6 Side Note: Similarity in BLAST To score the similarity of two words, BLAST builds a table based on edit distances. For example, comparing AGCT to ACCC could give a score of 1, whereas comparing it to GGCT would give 3. However, some substitutions (due to mutation) are more likely than others, especially in the case of amino acids. BLAST accepts a scoring matrix for protein strings (e.g., Point Accepted Mutations 70). For nucleotide strings, users can specify distinct scores for matches and mismatches. BLAST also includes procedures for identifying and penalizing gaps.

7 How BLAST Works (Stages 2 and 3) At this point, BLAST has built a set of W-length words that exceed a user-provided threshold. During the second stage, the system searches for all occurrences of these words within the database. In the third stage, BLAST extends each of these W-length matches to get the final similarity score. The system also calculates the E-value for the score, which is a statistical measure of significance.

8 Knowledge and Search in BLAST BLAST differs from many of the informatics tools that we have considered in the course. Essentially it finds a sequence’s nearest neighbors within a database with minimal concern for the content. Unlike discovery or analysis tools, BLAST gathers information and leaves the interpretation to the user. However, like many discovery tools, BLAST relies on domain knowledge to carry out heuristic search. Knowledge:match/mismatch costs for amino acid and nucleotide sequences Heuristic Search: an approximate scoring scheme, tells BLAST where to look more closely

9 What Makes BLAST a Successful Tool? Google Scholar identifies over 28,000 citations of the original BLAST paper. One of the key reasons for the system’s popularity is that it addresses problems commonly encountered in biology: finding genetic homologues across organisms; and determining the source organism of a sequenced genome (e.g., the Global Ocean Sampling Expedition). Technical issues also contributed to BLAST’s success: it was much faster than competing software; it was distributed and maintained by the National Institute of Health; it has continually evolved to meet new challenges and to integrate with new databases and other technologies.

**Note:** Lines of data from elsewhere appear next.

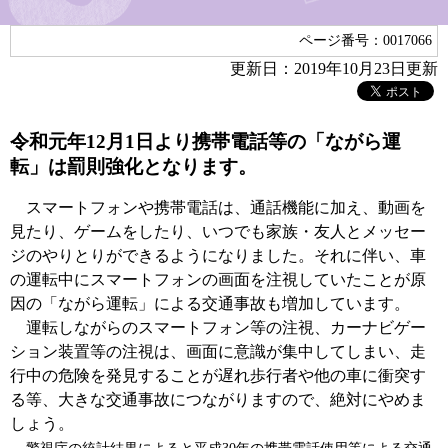
ページ番号：0017066
更新日：2019年10月23日更新
令和元年12月1日より携帯電話等の「ながら運
転」は罰則強化となります。
スマートフォンや携帯電話は、通話機能に加え、動画を
見たり、ゲームをしたり、いつでも家族・友人とメッセー
ジのやりとりができるようになりました。それに伴い、車
の運転中にスマートフォンの画面を注視していたことが原
因の「ながら運転」による交通事故も増加しています。
運転しながらのスマートフォン等の注視、カーナビゲー
ション装置等の注視は、画面に意識が集中してしまい、走
行中の危険を発見することが遅れ歩行者や他の車に衝突す
る等、大きな交通事故につながりますので、絶対にやめま
しょう。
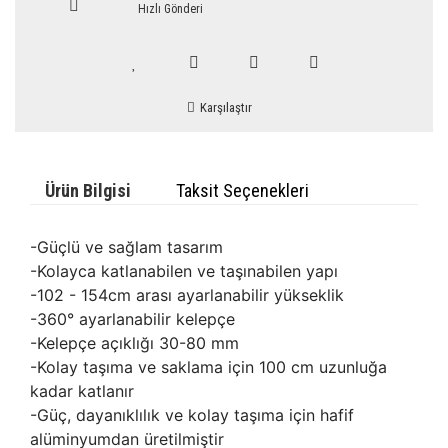
Hızlı Gönderi
Karşılaştır
Ürün Bilgisi
Taksit Seçenekleri
-Güçlü ve sağlam tasarım
-Kolayca katlanabilen ve taşınabilen yapı
-102 - 154cm arası ayarlanabilir yükseklik
-360° ayarlanabilir kelepçe
-Kelepçe açıklığı 30-80 mm
-Kolay taşıma ve saklama için 100 cm uzunluğa
kadar katlanır
-Güç, dayanıklılık ve kolay taşıma için hafif
alüminyumdan üretilmiştir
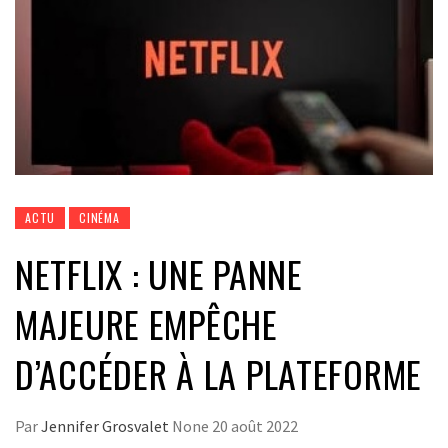
ACTU
CINÉMA
NETFLIX : UNE PANNE
MAJEURE EMPÊCHE
D’ACCÉDER À LA PLATEFORME
Par
Jennifer Grosvalet
None
20 août 2022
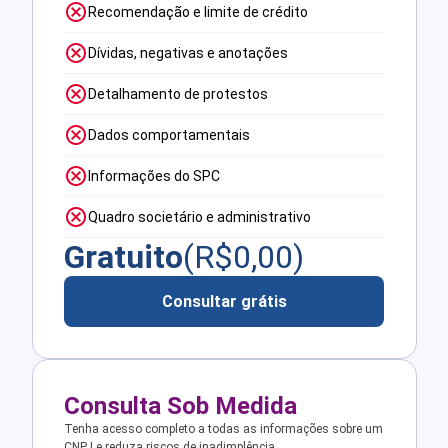
Recomendação e limite de crédito
Dívidas, negativas e anotações
Detalhamento de protestos
Dados comportamentais
Informações do SPC
Quadro societário e administrativo
Gratuito
(R$
0,00
)
Consultar grátis
Consulta Sob Medida
Tenha acesso completo a todas as informações sobre um
CNPJ e reduza riscos de inadimplência.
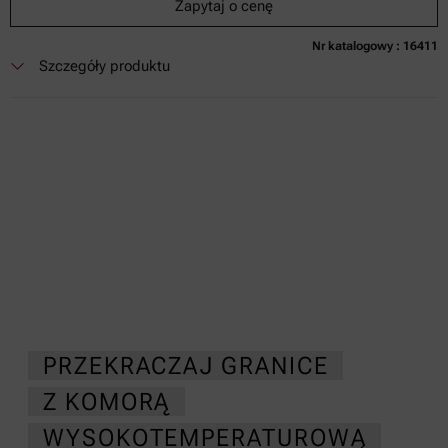
Zapytaj o cenę
Nr katalogowy : 16411
Obecnie niedostępne
Zapytaj o cenę
Dodaj do koszyka
Szczegóły produktu
Cena dostępna tylko online
nie zaw.
w tym
0
Faktura VAT
Czas dostawy:
PRZEKRACZAJ GRANICE
Z KOMORĄ
WYSOKOTEMPERATUROWĄ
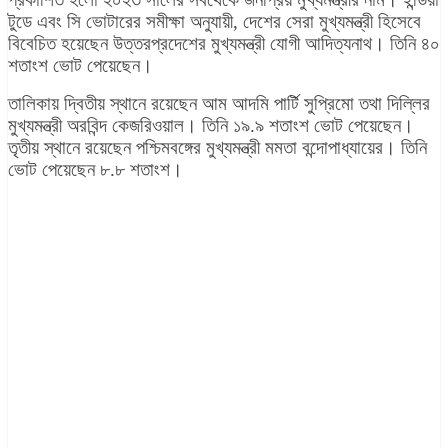
টুডে এবং সি ভোটারের সমীক্ষা অনুযায়ী, দেশের সেরা মুখ্যমন্ত্রী হিসেবে
বিবেচিত হয়েছেন উত্তরপ্রদেশের মুখ্যমন্ত্রী যোগী আদিত্যনাথ। তিনি ৪০
শতাংশ ভোট পেয়েছেন।
তালিকায় দ্বিতীয় স্থানে রয়েছেন আম আদমি পার্টি সুপ্রিমো তথা দিল্লির
মুখ্যমন্ত্রী অরবিন্দ কেজরিওয়াল। তিনি ১৯.৯ শতাংশ ভোট পেয়েছেন।
তৃতীয় স্থানে রয়েছেন পশ্চিমবঙ্গের মুখ্যমন্ত্রী মমতা বন্দোপাধ্যায়ের। তিনি
ভোট পেয়েছেন ৮.৮ শতাংশ।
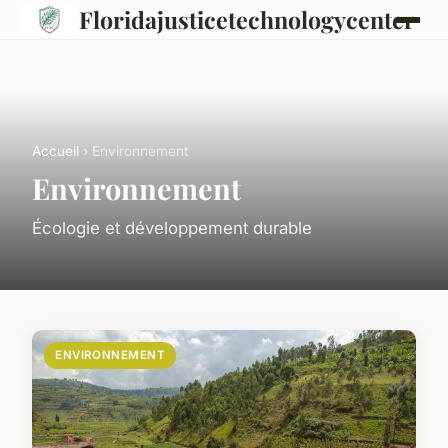
Floridajusticetechnologycenter
Accueil
› Environnement
Environnement
Écologie et développement durable
ENVIRONNEMENT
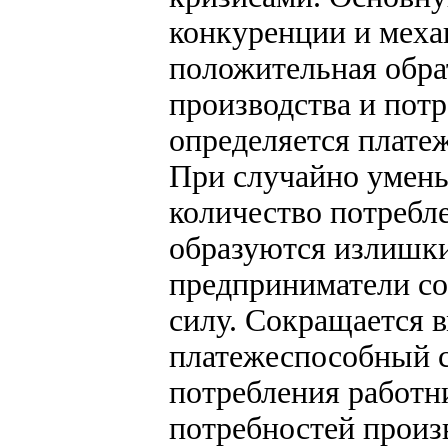
конкуренции и меха
положительная обра
производства и пот
определяется плате
При случайно умен
количество потребл
образуются излишки
предприниматели со
силу. Сокращается 
платежеспособный с
потребления работн
потребностей произ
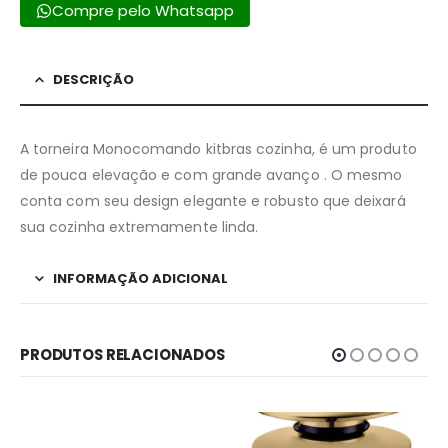
Compre pelo Whatsapp
DESCRIÇÃO
A torneira Monocomando kitbras cozinha, é um produto
de pouca elevação e com grande avanço . O mesmo
conta com seu design elegante e robusto que deixará
sua cozinha extremamente linda.
INFORMAÇÃO ADICIONAL
PRODUTOS RELACIONADOS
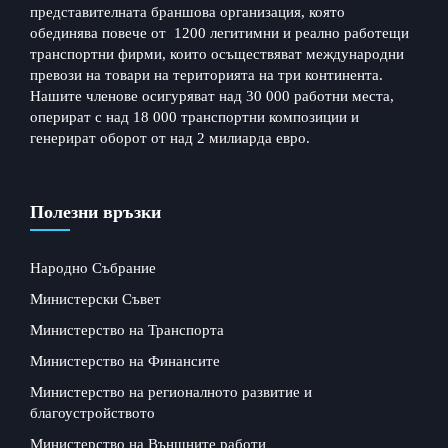
представителната браншова организация, която
обединява повече от 1200 легитимни и реално работещи
транспортни фирми, които осъществяват международни
превози на товари на територията на три континента.
Нашите членове осигуряват над 30 000 работни места,
оперират с над 18 000 транспортни композиции и
генерират оборот от над 2 милиарда евро.
Полезни връзки
Народно Събрание
Министерски Съвет
Министерство на Транспорта
Министерство на Финансите
Министерство на регионалното развитие и
благоустройството
Министерство на Външните работи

10 BLAST: Summary A key insight in BLAST was to iteratively refine a solution: find a reduced set of short words to use as a heuristic for locating similar strings; find matches to those short words and extend them to refine the candidate solution. This strategy accounts for the computational gains that this system makes over others that seek exact comparisons. The continued success of BLAST is attributable to the speed in which it can find sequence matches, its availability over the internet, its integration with other biological tools, and the fact that it addresses a specific need of biologists.